Prompt:
Leaving all pictures aside, write out the records below precisely as given.

(Stored records)
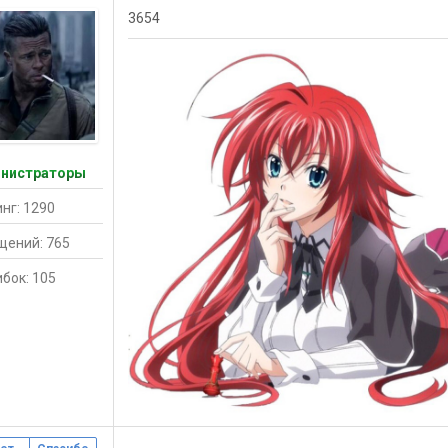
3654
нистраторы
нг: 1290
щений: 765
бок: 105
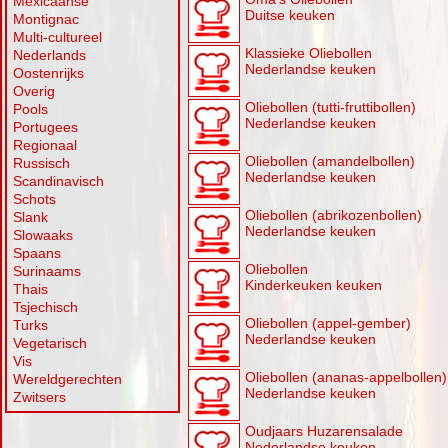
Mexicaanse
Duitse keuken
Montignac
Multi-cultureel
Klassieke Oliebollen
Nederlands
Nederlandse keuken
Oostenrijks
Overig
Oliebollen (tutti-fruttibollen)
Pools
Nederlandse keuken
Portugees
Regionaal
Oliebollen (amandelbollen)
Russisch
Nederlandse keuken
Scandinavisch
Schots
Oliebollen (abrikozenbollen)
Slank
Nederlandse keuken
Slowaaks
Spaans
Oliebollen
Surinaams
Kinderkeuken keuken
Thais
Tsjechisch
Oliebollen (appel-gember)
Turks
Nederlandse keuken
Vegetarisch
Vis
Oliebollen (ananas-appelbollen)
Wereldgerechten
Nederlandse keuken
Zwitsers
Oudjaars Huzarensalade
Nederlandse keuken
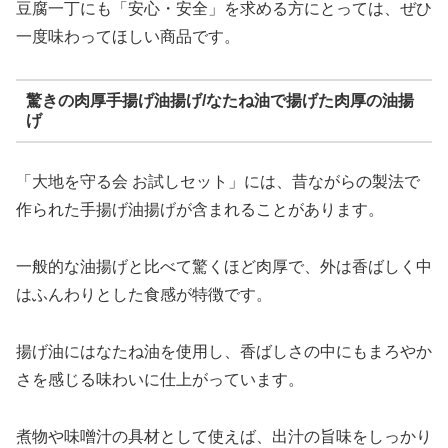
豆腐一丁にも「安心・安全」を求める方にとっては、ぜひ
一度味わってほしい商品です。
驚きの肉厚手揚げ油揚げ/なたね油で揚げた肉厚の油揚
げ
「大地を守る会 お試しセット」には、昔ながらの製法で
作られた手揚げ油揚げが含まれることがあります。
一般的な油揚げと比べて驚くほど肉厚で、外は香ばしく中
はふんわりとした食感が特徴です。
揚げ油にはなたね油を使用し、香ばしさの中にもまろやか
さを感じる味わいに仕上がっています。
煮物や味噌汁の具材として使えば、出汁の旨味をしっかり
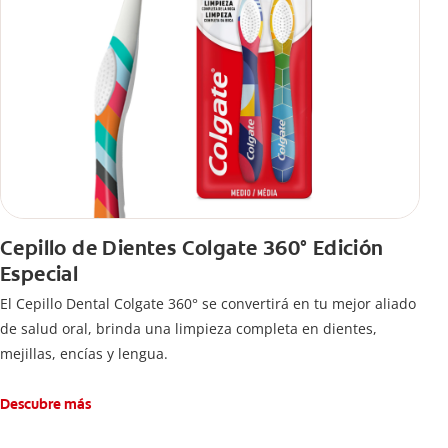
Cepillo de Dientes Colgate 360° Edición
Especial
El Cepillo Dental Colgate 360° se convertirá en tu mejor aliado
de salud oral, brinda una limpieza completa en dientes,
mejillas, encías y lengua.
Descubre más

Result of the exercise:
3654
нистраторы
нг: 1290
щений: 765
бок: 105
Mexicaanse
Duitse keuken
Montignac
Multi-cultureel
Klassieke Oliebollen
Nederlands
Nederlandse keuken
Oostenrijks
Overig
Oliebollen (tutti-fruttibollen)
Pools
Nederlandse keuken
Portugees
Regionaal
Oliebollen (amandelbollen)
Russisch
Nederlandse keuken
Scandinavisch
Schots
Oliebollen (abrikozenbollen)
Slank
Nederlandse keuken
Slowaaks
Spaans
Oliebollen
Surinaams
Kinderkeuken keuken
Thais
Tsjechisch
Oliebollen (appel-gember)
Turks
Nederlandse keuken
Vegetarisch
Vis
Oliebollen (ananas-appelbollen)
Wereldgerechten
Nederlandse keuken
Zwitsers
Oudjaars Huzarensalade
Nederlandse keuken
豆腐一丁にも「安心・安全」を求める方にとっては、ぜひ
一度味わってほしい商品です。
驚きの肉厚手揚げ油揚げ/なたね油で揚げた肉厚の油揚
げ
「大地を守る会 お試しセット」には、昔ながらの製法で
作られた手揚げ油揚げが含まれることがあります。
一般的な油揚げと比べて驚くほど肉厚で、外は香ばしく中
はふんわりとした食感が特徴です。
揚げ油にはなたね油を使用し、香ばしさの中にもまろやか
さを感じる味わいに仕上がっています。
煮物や味噌汁の具材として使えば、出汁の旨味をしっかり
Cepillo de Dientes Colgate 360° Edición
Especial
El Cepillo Dental Colgate 360° se convertirá en tu mejor aliado
de salud oral, brinda una limpieza completa en dientes,
mejillas, encías y lengua.
Descubre más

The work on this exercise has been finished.